Life expectancy in the U.S. is on the rise. This raises the troubling question many retirees are facing: what happens if I outlive my assets? The following are some tips on how to avoid this scenario from occurring.
The “4%” rule
Traditionally it was recommended that if you only withdrew up to 4% of your assets the first year you are retired and then modified withdrawals each year to take inflation into account, then you should not have to worry about outliving your assets. However, now it is recommended forgoing the inflation adjustment. And, if investment returns are good, you may even be able to adjust upward.
Do you really need long-term care insurance?
Many people understand that it is likely they may need nursing home care and that nursing home care is prohibitively expensive. While taking out a long-term care insurance policy in your younger years may seem like the answer to this problem, these policies can be costly as well. There are other estate planning strategies you can use to pay for nursing home care if it comes to that.
Should you consider a reverse mortgage?
Although reverse mortgages can be complex and costly, it is possible to use a reverse mortgage to fund your retirement. A reverse mortgage allows those age 62 and above to utilize the equity in their home without having to sell it. The loan is paid off either when they sell their home, move or pass away.

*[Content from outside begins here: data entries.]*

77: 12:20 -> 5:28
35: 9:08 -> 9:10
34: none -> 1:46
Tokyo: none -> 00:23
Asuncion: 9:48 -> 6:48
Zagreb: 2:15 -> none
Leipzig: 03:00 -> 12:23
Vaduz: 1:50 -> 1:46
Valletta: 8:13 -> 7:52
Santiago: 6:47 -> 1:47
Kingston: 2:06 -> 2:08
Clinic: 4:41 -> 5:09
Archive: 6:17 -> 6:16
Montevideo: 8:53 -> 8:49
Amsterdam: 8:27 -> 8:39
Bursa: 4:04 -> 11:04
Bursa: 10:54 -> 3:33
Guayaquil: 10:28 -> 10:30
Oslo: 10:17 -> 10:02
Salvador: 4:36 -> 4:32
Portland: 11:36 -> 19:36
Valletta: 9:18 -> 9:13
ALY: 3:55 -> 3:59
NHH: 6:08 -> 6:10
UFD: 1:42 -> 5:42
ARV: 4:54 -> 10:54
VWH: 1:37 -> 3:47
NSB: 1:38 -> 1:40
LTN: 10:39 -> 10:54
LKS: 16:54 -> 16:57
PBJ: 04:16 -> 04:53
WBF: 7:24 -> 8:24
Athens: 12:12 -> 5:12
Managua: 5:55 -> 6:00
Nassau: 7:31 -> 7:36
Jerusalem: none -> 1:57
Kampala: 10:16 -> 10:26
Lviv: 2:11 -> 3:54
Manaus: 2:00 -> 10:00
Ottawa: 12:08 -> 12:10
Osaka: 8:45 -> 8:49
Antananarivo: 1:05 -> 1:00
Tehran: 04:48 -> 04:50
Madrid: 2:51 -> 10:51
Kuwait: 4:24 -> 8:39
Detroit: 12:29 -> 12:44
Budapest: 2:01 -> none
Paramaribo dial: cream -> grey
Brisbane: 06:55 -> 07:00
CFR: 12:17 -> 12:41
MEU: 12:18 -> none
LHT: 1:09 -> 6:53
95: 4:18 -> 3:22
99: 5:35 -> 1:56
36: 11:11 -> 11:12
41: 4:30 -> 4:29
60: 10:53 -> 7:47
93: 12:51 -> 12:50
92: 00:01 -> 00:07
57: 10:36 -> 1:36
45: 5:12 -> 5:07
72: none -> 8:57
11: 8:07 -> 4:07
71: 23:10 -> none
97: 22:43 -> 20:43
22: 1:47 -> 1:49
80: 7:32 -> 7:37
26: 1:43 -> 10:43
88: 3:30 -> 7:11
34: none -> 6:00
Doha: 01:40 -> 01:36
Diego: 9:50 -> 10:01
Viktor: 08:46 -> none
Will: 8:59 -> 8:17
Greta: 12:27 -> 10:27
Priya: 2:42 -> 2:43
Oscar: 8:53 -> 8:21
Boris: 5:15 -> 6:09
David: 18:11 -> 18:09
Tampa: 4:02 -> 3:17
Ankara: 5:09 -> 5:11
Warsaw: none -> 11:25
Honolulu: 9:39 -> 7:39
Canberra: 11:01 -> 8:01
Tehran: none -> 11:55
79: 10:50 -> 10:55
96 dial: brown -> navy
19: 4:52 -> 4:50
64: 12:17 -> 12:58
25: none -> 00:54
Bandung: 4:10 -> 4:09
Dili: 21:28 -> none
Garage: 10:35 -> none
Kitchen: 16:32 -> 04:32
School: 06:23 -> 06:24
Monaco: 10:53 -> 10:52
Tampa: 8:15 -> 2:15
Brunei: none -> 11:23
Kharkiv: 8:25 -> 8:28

You can take out funds either as a lump sum, as a line of credit or as a monthly annuity. Note that interest may accrue on your reverse mortgage. You also will have to continue paying property taxes and homeowner’s insurance. Also, there may be limits on how much you can take the first year you are tapping into the reverse mortgage. However, a reverse mortgage may work out for a retiree who is house-rich but cash-poor.
As this shows, you have options if you fear you may outlive your retirement savings. It is important to make sure you understand all your options when estate planning, so you can make informed decisions that are in your best interests.